### EXTRACTED DATA
━━━

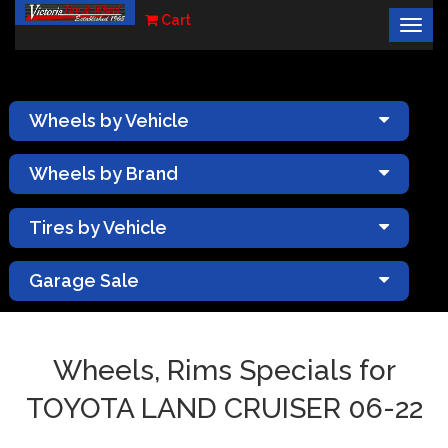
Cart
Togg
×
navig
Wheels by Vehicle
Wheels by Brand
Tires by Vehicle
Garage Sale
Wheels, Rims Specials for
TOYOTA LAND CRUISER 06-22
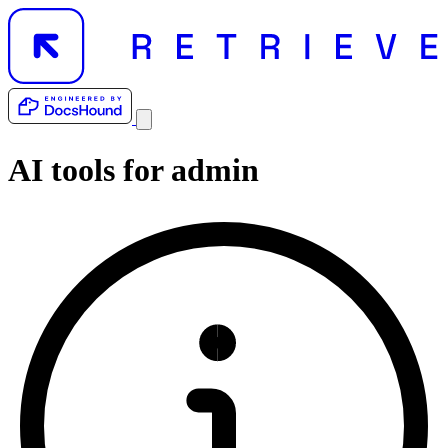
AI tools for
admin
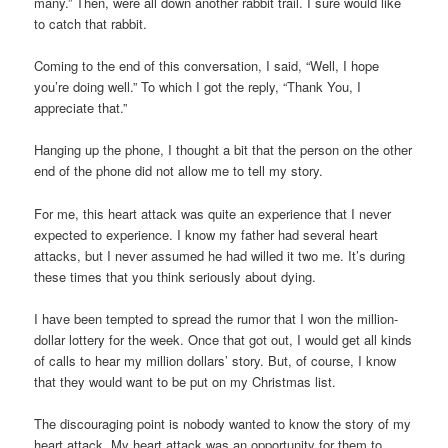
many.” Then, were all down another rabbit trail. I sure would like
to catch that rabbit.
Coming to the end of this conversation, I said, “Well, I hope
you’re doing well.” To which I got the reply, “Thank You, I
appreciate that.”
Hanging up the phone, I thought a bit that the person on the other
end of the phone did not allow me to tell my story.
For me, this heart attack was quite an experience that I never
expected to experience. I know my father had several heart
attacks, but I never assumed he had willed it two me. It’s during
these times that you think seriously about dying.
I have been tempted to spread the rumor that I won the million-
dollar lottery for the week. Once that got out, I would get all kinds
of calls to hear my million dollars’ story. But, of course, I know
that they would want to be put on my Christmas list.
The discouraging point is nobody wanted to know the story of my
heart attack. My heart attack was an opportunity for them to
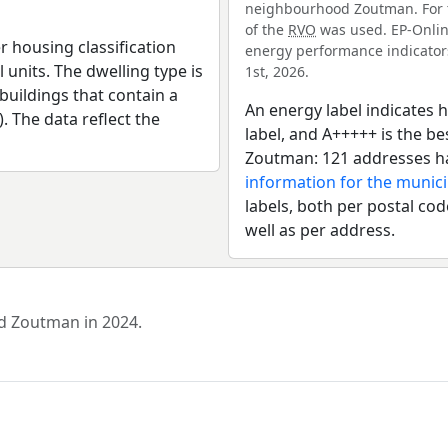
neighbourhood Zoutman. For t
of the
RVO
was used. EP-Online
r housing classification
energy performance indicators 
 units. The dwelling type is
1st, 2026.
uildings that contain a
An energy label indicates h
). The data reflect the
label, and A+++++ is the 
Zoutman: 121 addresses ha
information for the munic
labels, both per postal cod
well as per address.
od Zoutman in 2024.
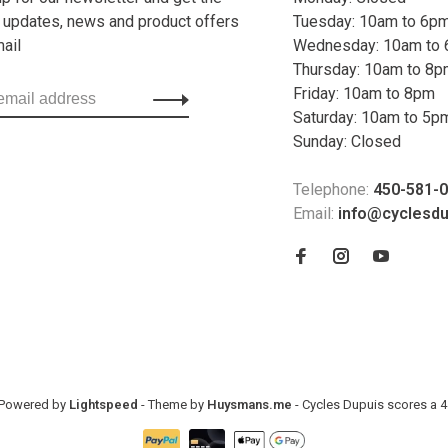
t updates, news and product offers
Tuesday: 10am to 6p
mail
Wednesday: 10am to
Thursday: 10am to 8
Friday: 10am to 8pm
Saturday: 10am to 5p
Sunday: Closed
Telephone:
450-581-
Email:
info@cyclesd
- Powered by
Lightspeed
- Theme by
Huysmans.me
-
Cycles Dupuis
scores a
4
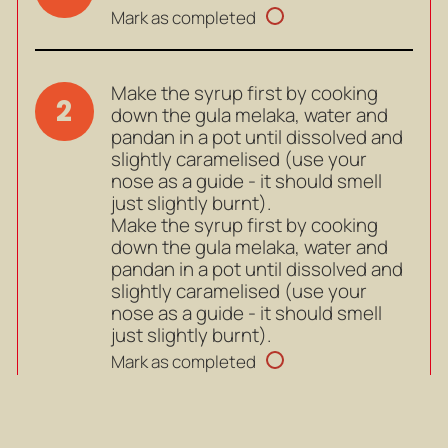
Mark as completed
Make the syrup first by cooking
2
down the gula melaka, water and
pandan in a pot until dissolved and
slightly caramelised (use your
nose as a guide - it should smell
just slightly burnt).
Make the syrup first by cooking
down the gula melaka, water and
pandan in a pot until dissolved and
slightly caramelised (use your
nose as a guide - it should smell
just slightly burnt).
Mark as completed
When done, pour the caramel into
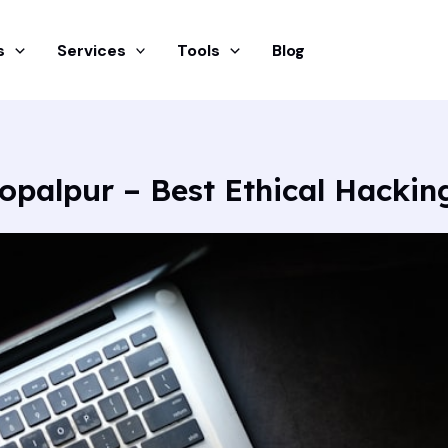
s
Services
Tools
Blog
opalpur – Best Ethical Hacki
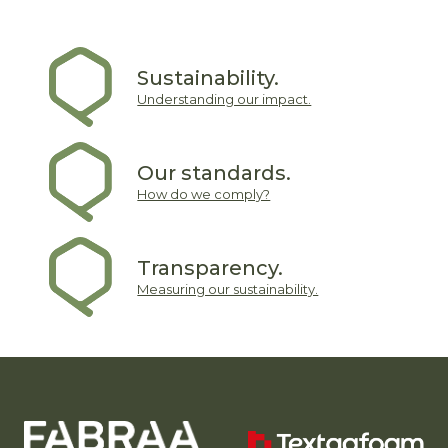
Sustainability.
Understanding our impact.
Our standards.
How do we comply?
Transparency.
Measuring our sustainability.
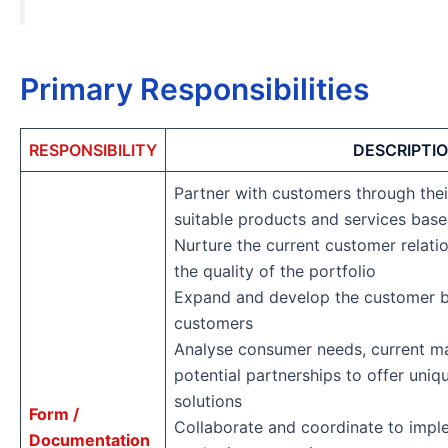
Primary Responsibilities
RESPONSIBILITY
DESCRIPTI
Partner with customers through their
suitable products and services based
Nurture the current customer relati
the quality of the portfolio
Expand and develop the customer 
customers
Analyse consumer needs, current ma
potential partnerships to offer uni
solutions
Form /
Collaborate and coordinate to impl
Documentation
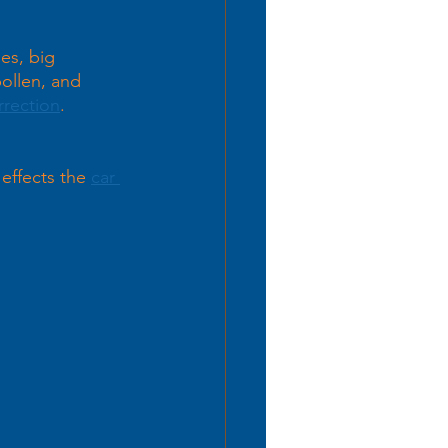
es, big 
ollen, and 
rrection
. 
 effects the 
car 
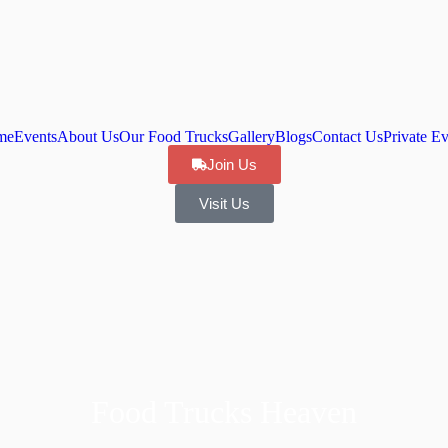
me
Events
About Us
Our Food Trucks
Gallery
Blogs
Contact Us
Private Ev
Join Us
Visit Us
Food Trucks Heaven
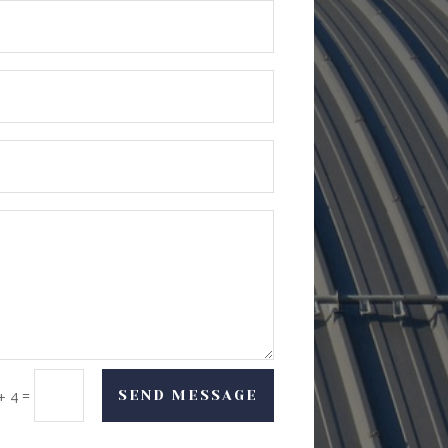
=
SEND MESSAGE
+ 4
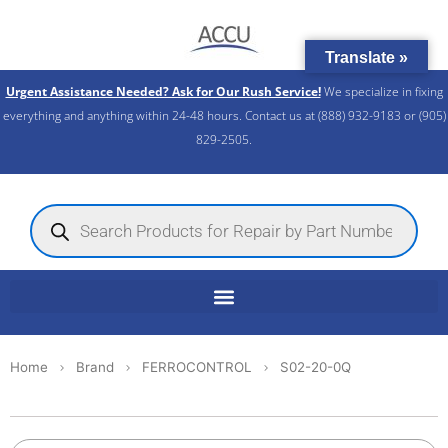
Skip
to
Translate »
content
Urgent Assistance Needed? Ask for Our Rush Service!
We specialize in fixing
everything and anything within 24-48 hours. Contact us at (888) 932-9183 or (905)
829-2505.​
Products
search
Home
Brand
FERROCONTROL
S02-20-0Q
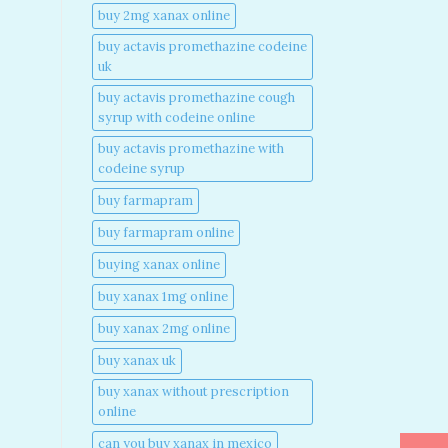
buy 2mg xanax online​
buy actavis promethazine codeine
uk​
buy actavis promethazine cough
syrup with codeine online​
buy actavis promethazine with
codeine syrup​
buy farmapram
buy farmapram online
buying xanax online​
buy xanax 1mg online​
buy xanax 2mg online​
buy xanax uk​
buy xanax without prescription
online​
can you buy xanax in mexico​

━━━

### EXERCISE
"effects the" marks the first line to copy, and "We specialize in fixing" marks the last. Repeat that stretch above exactly, with no pictures.

### TASK OUTPUT
 effects the 
car 
me
Events
About Us
Our Food Trucks
Gallery
Blogs
Contact Us
Private Ev
Join Us
Visit Us
Food Trucks Heaven
=
SEND MESSAGE
+ 4
Skip
to
Translate »
content
Urgent Assistance Needed? Ask for Our Rush Service!
We specialize in fixing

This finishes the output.